LETTRE À LA RÉDACTION
Dépistage de la trisomie 21 : de la critique médicale à la crise de conscienceDown syndrome screening: From medical criticism to crisis of conscience

https://doi.org/10.1016/j.jgyn.2010.07.001Get rights and content

Introduction

Le diagnostic prénatal (DPN) n’est pas un exercice des plus aisés malgré le sérieux et la compétence de tous ses acteurs. Il en est ainsi du DPN de la trisomie 21 dont les modalités, définies et appliquées selon les textes officiels, ne sont pas exemptes de très sérieuses critiques médicales. Par différents aspects, elles peuvent même représenter une véritable dérive doublement délétère : sur le principe essentiel de la liberté décisionnelle et du consentement éclairé que nous devons garantir aux couples, mais aussi pour notre propre éthique médicale. Nous sommes effectivement confrontés depuis plus de 13 ans à une médecine de plus en plus assujettie à la logique implacable des chiffres et à une politique de santé conjuguant efficience et rentabilité techniques.
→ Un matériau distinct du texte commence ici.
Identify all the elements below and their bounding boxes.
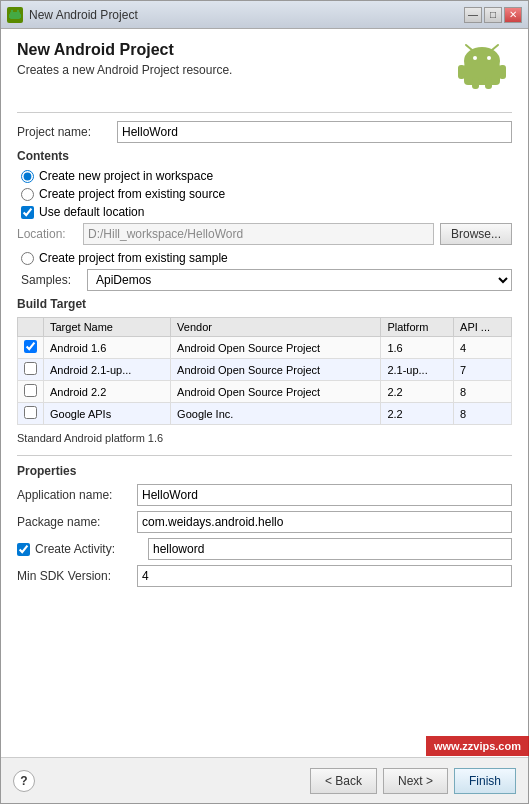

Le but de cette politique ne serait-il pas l’éradication des fœtus porteurs de la trisomie 21 ? Les résultats du dépistage ne contredisent pas cette lancinante interrogation. En l’occurrence, notre rôle prioritaire est-il encore uniquement celui de soigner ? Quelles sont les réponses possibles aux conflits de valeurs qui sous-tendent de réels conflits de devoirs ? À l’extrême, la clause de conscience du médecin peut elle être opposée comme cela est possible face à une demande d’interruption volontaire de grossesse (IVG) ? Comment revendiquer son application dans un autre domaine — celui de la médecine prénatale – tout en respectant le projet parental et certains avantages de la médecine prédictive ? Comment concilier droit légitime et incontestable des couples à l’information, consentement éclairé et absence de risque médicolégal pour le praticien ?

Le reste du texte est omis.